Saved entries
"""
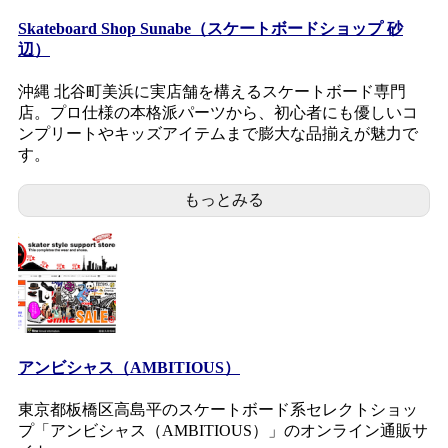
Skateboard Shop Sunabe（スケートボードショップ 砂
辺）
沖縄 北谷町美浜に実店舗を構えるスケートボード専門
店。プロ仕様の本格派パーツから、初心者にも優しいコ
ンプリートやキッズアイテムまで膨大な品揃えが魅力で
す。
もっとみる
アンビシャス（AMBITIOUS）
東京都板橋区高島平のスケートボード系セレクトショッ
プ「アンビシャス（AMBITIOUS）」のオンライン通販サ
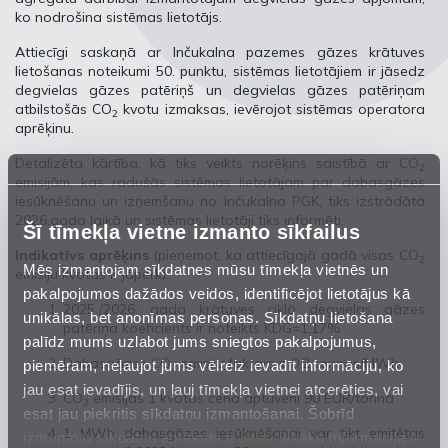
ko nodrošina sistēmas lietotājs.
Attiecīgi saskaņā ar Inčukalna pazemes gāzes krātuves
lietošanas noteikumi 50. punktu, sistēmas lietotājiem ir jāsedz
degvielas gāzes patēriņš un degvielas gāzes patēriņam
atbilstošās CO
kvotu izmaksas, ievērojot sistēmas operatora
2
aprēķinu.
Detalizēta kārtība, kā tiks veikts norēķins saistībā ar CO
2
emisijām, kas radušās sistēmas lietotājam par dabasgāzes
iesūknēšanu un izņemšanu no Inčukalna PGK, tiks izstrādāta
2026.gada laikā un sistēmas lietotāji tiks informēti.
Šī tīmekļa vietne izmanto sīkfailus
Indikatīvs aprēķins
(pieņemot, ka attiecīgajā gadā visas CO
2
Mēs izmantojam sīkdatnes mūsu tīmekļa vietnēs un
emisiju kvotas ir jāpērk):
pakalpojumos dažādos veidos, identificējot lietotājus kā
2025./2026. gada krātuves ciklā degvielas gāzes
unikālas, bet anonīmas personas. Sīkdatņu lietošana
patēriņa koeficients ir noteikts KDG=1,17%
palīdz mums uzlabot jums sniegtos pakalpojumus,
Dabasgāzes CO
emisiju faktors ir 0.2 tonnas/MWh
piemēram, neļaujot jums vēlreiz ievadīt informāciju, ko
2
jau esat ievadījis, un ļauj tīmekļa vietnei atcerēties, vai
CO
emisijas 1 kvotas cena aptuveni 90 EUR/tonna
2
esat jau piekritis sīkdatņu izmantošanai. Šobrīd
1 MWh dabasgāzes iesūknēšanai var tikt emitētas
izmantoto sīkdatņu apraksts ir
šeit
. Sīkāka informācija ir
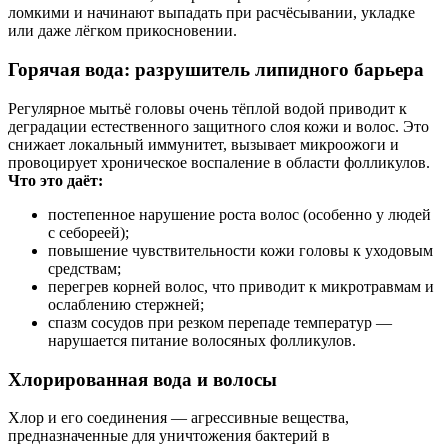
ломкими и начинают выпадать при расчёсывании, укладке
или даже лёгком прикосновении.
Горячая вода: разрушитель липидного барьера
Регулярное мытьё головы очень тёплой водой приводит к
деградации естественного защитного слоя кожи и волос. Это
снижает локальный иммунитет, вызывает микроожоги и
провоцирует хроническое воспаление в области фолликулов.
Что это даёт:
постепенное нарушение роста волос (особенно у людей
с себореей);
повышение чувствительности кожи головы к уходовым
средствам;
перегрев корней волос, что приводит к микротравмам и
ослаблению стержней;
спазм сосудов при резком перепаде температур —
нарушается питание волосяных фолликулов.
Хлорированная вода и волосы
Хлор и его соединения — агрессивные вещества,
предназначенные для уничтожения бактерий в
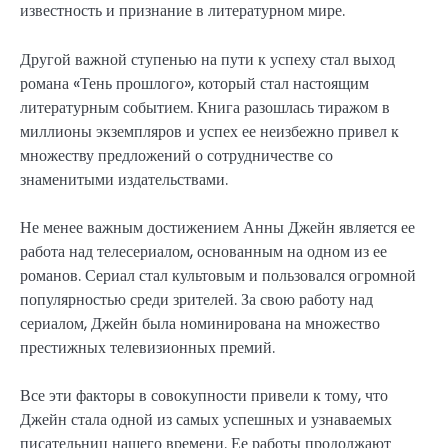
известность и признание в литературном мире.
Другой важной ступенью на пути к успеху стал выход
романа «Тень прошлого», который стал настоящим
литературным событием. Книга разошлась тиражом в
миллионы экземпляров и успех ее неизбежно привел к
множеству предложений о сотрудничестве со
знаменитыми издательствами.
Не менее важным достижением Анны Джейн является ее
работа над телесериалом, основанным на одном из ее
романов. Сериал стал культовым и пользовался огромной
популярностью среди зрителей. За свою работу над
сериалом, Джейн была номинирована на множество
престижных телевизионных премий.
Все эти факторы в совокупности привели к тому, что
Джейн стала одной из самых успешных и узнаваемых
писательниц нашего времени. Ее работы продолжают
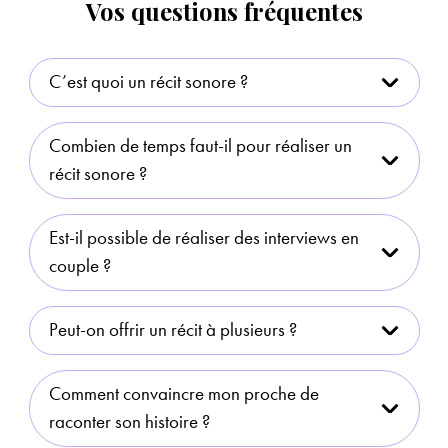
Vos questions fréquentes
C’est quoi un récit sonore ?
Combien de temps faut-il pour réaliser un
récit sonore ?
Est-il possible de réaliser des interviews en
couple ?
Peut-on offrir un récit à plusieurs ?
Comment convaincre mon proche de
raconter son histoire ?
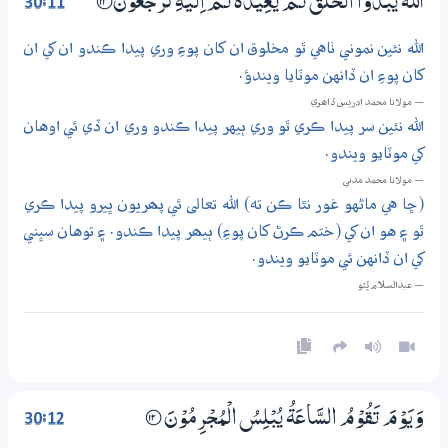
30:11
اَللّٰهُ يَبْدَؤُا الْـخَــلْقَ ثُـمَّ يُعِيْدُهٗ ثُـمَّ اِلَيْهِ تُرْجَعُوْنَ
؀11
الله نئين نموني ٺاهي ٿو مخلوق ان کان پوءِ وري پيدا ڪندو ان کي ان
کان پوءِ ان ڏانهن موٽايا ويندؤ.
— مولانا محمد ادريس ڏاھري
الله نئين سر پيدا ڪري ٿو وري ٻيهر پيدا ڪندو وري ان ڏي ئي اوهان
کي موٽايو ويندو.
— مولانا محمد مدني
(ڇا هي ماڻهو غور نٿا ڪن ته) الله تعالى ئي پھريون ڀيرو پيدا ڪري
ٿو ۽ هو ان کي (ختم ڪرڻ کان پوءِ) ٻيھر پيدا ڪندو. ۽ توهان سڀني
کي ان ڏانهن ئي موٽايو ويندو.
— عبدالسلام ڀُٽو
30:12
وَيَوْمَ تَقُوْمُ السَّاعَةُ يُبْلِسُ الْمُجْرِمُوْنَ
؀12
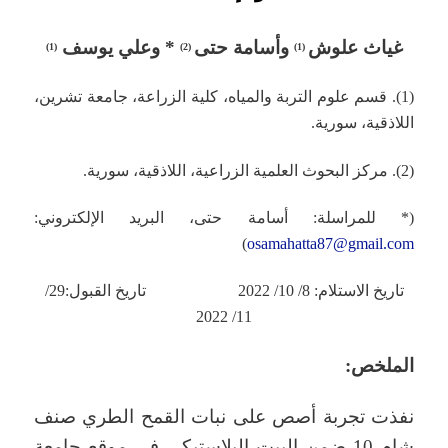
غياث علوش
وأسامة حتى
* وعلي يوسف
)
1
(
)
2
(
)
1
(
(1). قسم علوم التربة والمياه، كلية الزراعة، جامعة تشرين،
اللاذقية، سورية.
(2). مركز البحوث العلمية الزراعية، اللاذقية، سورية.
(* للمراسلة: أسامة حتى، البريد الإلكتروني:
)
osamahatta87@gmail.com
تاريخ الاستلام: 8/ 10/ 2022 تاريخ القبول:29/
11/ 2022
الملخص:
نفذت تجربة أصص على نبات القمح الطري صنف
شام 10 ضمن البيت البلاستيكي في موقع جامعة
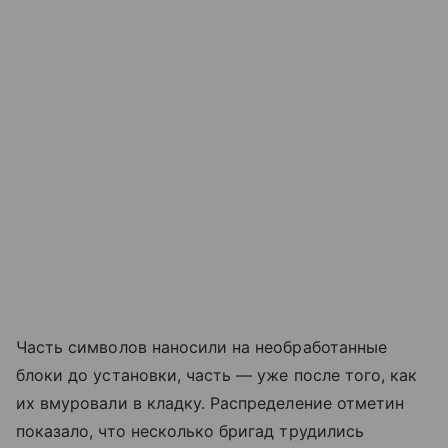
Часть символов наносили на необработанные
блоки до установки, часть — уже после того, как
их вмуровали в кладку. Распределение отметин
показало, что несколько бригад трудились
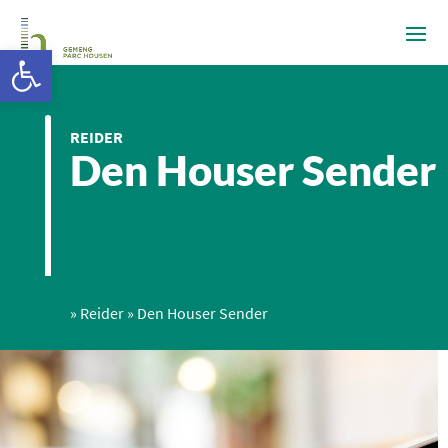
Ouvrir la barre d’outils
REIDER
Den Houser Sender
»
Reider
»
Den Houser Sender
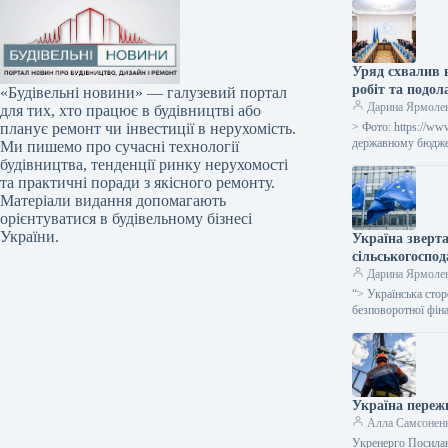
Уряд схвалив 
робіт та подол
«Будівельні новини» — галузевий портал
Дарина Ярмоле
для тих, хто працює в будівництві або
> Фото: https://ww
планує ремонт чи інвестиції в нерухомість.
державному бюджет
Ми пишемо про сучасні технології
будівництва, тенденції ринку нерухомості
та практичні поради з якісного ремонту.
Матеріали видання допомагають
орієнтуватися в будівельному бізнесі
України.
Україна зверта
сільськогоспо
Дарина Ярмоле
“> Українська стор
безповоротної фі
Україна переж
Алла Самсонен
Укренерго Посилан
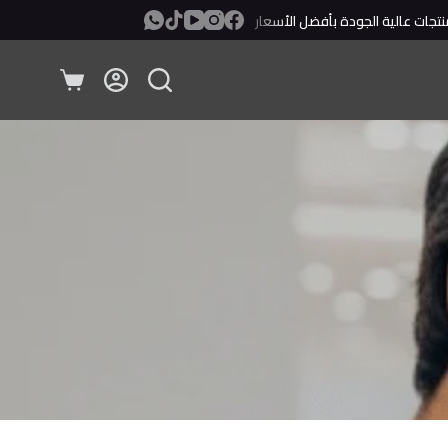
ت عالية الجودة بأفضل الأسعار
معاينة ودفع عند الإستلام!
عربة
التسوق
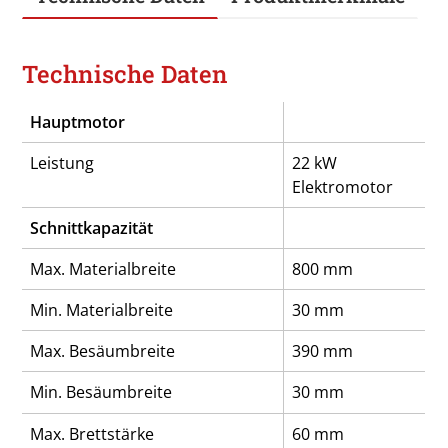
Technische Daten
Hauptmotor
Leistung
22 kW
Elektromotor
Schnittkapazität
Max. Materialbreite
800 mm
Min. Materialbreite
30 mm
Max. Besäumbreite
390 mm
Min. Besäumbreite
30 mm
Max. Brettstärke
60 mm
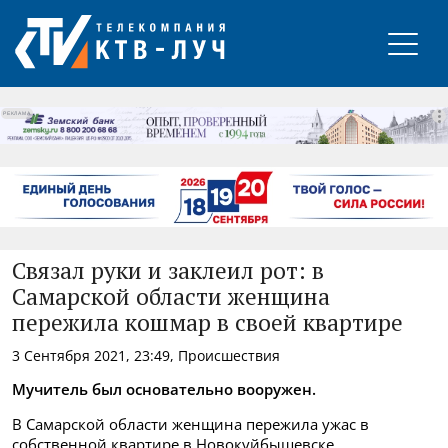
РЕКЛАМА
Связал руки и заклеил рот: в
Самарской области женщина
пережила кошмар в своей квартире
3 Сентября 2021, 23:49, Происшествия
Мучитель был основательно вооружен.
В Самарской области женщина пережила ужас в
собственной квартире в Новокуйбышевске.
"""
In the data above, which lines lie between the line with "(1). قسم علوم" and the line with "شام 10 ضمن البيت البلاستيكي في موقع جامعة", inclusive? Print those lines exactly and nothing else.

- [Solution]:
(1). قسم علوم التربة والمياه، كلية الزراعة، جامعة تشرين،
اللاذقية، سورية.
(2). مركز البحوث العلمية الزراعية، اللاذقية، سورية.
(* للمراسلة: أسامة حتى، البريد الإلكتروني:
)
osamahatta87@gmail.com
تاريخ الاستلام: 8/ 10/ 2022 تاريخ القبول:29/
11/ 2022
الملخص:
نفذت تجربة أصص على نبات القمح الطري صنف
شام 10 ضمن البيت البلاستيكي في موقع جامعة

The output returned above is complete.